Demorei a dar-me conta de que alguém batia à porta, pois o som era baixo e oco, como se estivessem batendo com a dobra de um dos dedos na madeira, testando a sonoridade produzida. Na verdade fiquei em dúvida se batiam mesmo ou não e tive que parar a leitura do livro de direito civil para prestar atenção. Eu não esperava ninguém e, morando sozinho, era, fosse quem fosse, uma intromissão indesejada na minha gostosa e solitária noite de sábado. Bebi mais um gole do vinho olhando na direção da porta da sala. “Tenho que instalar um olho-mágico...”
Marquei a página com um panfleto que anunciava promoções de periféricos em uma loja de informática que chegou às minhas mãos numa parada no sinal de uma rua qualquer. Mas isso nem vem ao caso.

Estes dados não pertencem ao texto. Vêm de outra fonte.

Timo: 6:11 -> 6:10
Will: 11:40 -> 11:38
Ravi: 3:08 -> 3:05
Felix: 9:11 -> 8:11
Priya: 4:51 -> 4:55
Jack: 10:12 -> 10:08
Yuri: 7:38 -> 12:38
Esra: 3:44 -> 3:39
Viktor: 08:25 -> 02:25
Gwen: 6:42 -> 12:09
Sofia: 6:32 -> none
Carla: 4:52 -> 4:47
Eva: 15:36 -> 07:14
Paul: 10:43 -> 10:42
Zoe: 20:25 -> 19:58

Para ser franco, repassar os olhos naquele anúncio e colocá-lo para assinalar a página que estivera lendo, até ser
interrompido pela discreta batida, foi apenas para postergar o ato de abrir a porta. Tinha esperanças que a pessoa que me perturbava, desistisse e fosse embora. Só que a batida se repetia em intervalos métricos. Agora o som era claro e até irritante.
De pé, estirei o corpo num alongamento preguiçosamente intencional e coloquei os óculos de leitura sobre a mesa de jantar. Se eu morasse num apartamento seria muito melhor: o porteiro me avisaria da visita e eu o despacharia (ou não) dali mesmo. Sempre gostei mais de morar em casa comum, com quintal e jardim, mas apartamento também tinha as suas vantagens; se bem que eu poderia fazer de conta que não estava em casa, ficar quieto e esperar a pessoa que batia ir embora. Agora fiquei na dúvida: ainda dava tempo de despachar o intruso, ou intrusa, sem fazer nada. Bastava ficar quieto e em silêncio.

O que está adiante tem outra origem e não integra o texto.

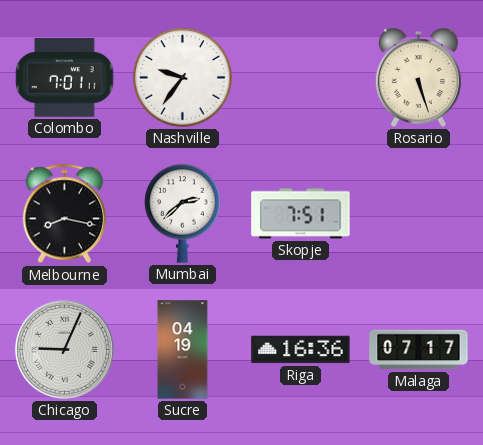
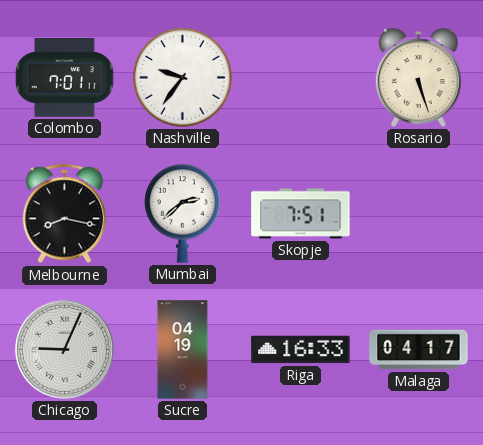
Riga: 16:36 -> 16:33
Malaga: 07:17 -> 04:17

Bobagem... Melhor abrir logo e despachar. Não gosto de dissimulações e, sem contar que, também bate uma curiosidade nestas horas. Você não espera ninguém, vive sozinho e em paz, quando, no meio da noite alguém chama na sua porta – quem não ficaria curioso em saber o por quê daquela inusitada visita? Fui calmamente abrir, ensaiando um ar aborrecido, o que era quase uma verdade. Destranquei com duas voltas da chave e abri. Não havia ninguém! “Estranho...”. Entre a porta e portão havia uma distância de dez metros e, mais estranho ainda, o som de batida continuava. Era na janela, também de madeira. Ri meio sem graça por aquela estranheza toda que sentira. Ventava e um galho seco da roseira batia na aba da janela da sala. Fui até ela e arranquei o galho. “Pronto!”
Entrei e tranquei novamente a porta sentindo um desapontamento. Olhei para o livro em cima da mesa e o desapontamento virou tristeza. Peguei a garrafa de vinho, ainda pela metade, me joguei no sofá e, pelo primeira vez em muitos anos, senti o peso da solidão, entre um gole e outro no gargalo da garrafa.